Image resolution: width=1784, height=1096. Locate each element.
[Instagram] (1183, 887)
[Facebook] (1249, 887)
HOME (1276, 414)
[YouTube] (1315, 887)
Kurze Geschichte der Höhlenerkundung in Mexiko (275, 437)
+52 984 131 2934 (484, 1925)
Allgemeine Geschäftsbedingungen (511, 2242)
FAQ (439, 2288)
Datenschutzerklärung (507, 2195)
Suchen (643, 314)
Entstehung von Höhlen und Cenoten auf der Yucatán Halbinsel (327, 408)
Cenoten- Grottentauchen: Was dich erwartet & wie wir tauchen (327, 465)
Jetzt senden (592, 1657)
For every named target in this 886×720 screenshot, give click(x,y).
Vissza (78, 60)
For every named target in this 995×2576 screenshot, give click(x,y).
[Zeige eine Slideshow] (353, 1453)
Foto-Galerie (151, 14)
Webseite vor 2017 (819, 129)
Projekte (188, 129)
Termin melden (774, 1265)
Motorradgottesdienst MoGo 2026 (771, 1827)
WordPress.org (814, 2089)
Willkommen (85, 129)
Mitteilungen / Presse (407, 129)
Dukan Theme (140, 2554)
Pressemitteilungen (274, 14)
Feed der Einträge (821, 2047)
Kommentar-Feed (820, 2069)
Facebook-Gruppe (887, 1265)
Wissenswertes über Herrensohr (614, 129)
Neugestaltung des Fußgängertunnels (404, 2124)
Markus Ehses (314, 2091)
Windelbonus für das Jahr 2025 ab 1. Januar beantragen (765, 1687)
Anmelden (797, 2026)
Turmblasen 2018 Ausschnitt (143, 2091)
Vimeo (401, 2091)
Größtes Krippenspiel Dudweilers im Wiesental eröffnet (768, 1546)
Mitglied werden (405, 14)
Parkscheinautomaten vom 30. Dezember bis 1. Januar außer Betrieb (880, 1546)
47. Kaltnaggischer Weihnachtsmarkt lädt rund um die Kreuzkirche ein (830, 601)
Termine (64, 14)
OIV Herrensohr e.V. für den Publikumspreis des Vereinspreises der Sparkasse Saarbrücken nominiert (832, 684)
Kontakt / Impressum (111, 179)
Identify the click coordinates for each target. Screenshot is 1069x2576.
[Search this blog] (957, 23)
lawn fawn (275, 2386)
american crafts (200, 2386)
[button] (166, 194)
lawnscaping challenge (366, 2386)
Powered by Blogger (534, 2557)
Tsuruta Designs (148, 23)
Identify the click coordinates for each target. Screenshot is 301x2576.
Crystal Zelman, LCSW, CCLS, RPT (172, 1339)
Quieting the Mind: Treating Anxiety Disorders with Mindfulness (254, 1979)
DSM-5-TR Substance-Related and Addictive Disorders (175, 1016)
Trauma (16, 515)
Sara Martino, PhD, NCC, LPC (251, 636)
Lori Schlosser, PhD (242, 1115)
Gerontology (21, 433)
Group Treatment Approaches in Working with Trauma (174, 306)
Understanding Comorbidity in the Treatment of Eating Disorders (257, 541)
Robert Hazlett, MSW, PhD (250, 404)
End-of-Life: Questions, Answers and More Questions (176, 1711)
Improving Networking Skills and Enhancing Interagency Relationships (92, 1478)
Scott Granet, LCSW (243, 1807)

┄┄┄┄┄┄┄┄┄┄┄┄┄┄┄┄┄┄┄┄

## [EXERCISE GOAL]
Give back, exactly as written, the stretch from the line with "Screenshot is 1069x2576." through the line with "Screenshot is 301x2576.", and no other lines from the records above.

## [EXERCISE ANSWER]
Identify the click coordinates for each target. Screenshot is 1069x2576.
[Search this blog] (957, 23)
lawn fawn (275, 2386)
american crafts (200, 2386)
[button] (166, 194)
lawnscaping challenge (366, 2386)
Powered by Blogger (534, 2557)
Tsuruta Designs (148, 23)
Identify the click coordinates for each target. Screenshot is 301x2576.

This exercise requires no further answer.